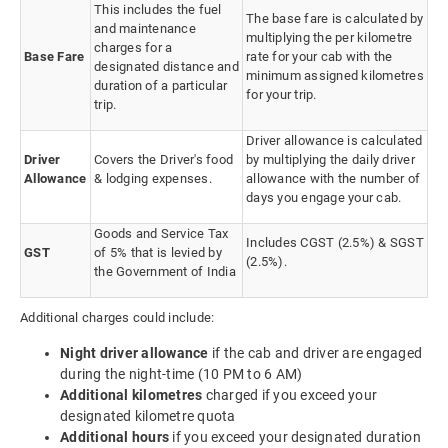
This includes the fuel
The base fare is calculated by
and maintenance
multiplying the per kilometre
charges for a
Base Fare
rate for your cab with the
designated distance and
minimum assigned kilometres
duration of a particular
for your trip.
trip.
Driver allowance is calculated
Driver
Covers the Driver's food
by multiplying the daily driver
Allowance
& lodging expenses.
allowance with the number of
days you engage your cab.
Goods and Service Tax
Includes CGST (2.5%) & SGST
GST
of 5% that is levied by
(2.5%).
the Government of India
Additional charges could include:
Night driver allowance
if the cab and driver are engaged
during the night-time (10 PM to 6 AM)
Additional kilometres
charged if you exceed your
designated kilometre quota
Additional hours
if you exceed your designated duration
##########
Required action
A single figure is the whole answer: the number of lines in the material above that contain "exceed".

Task answer
2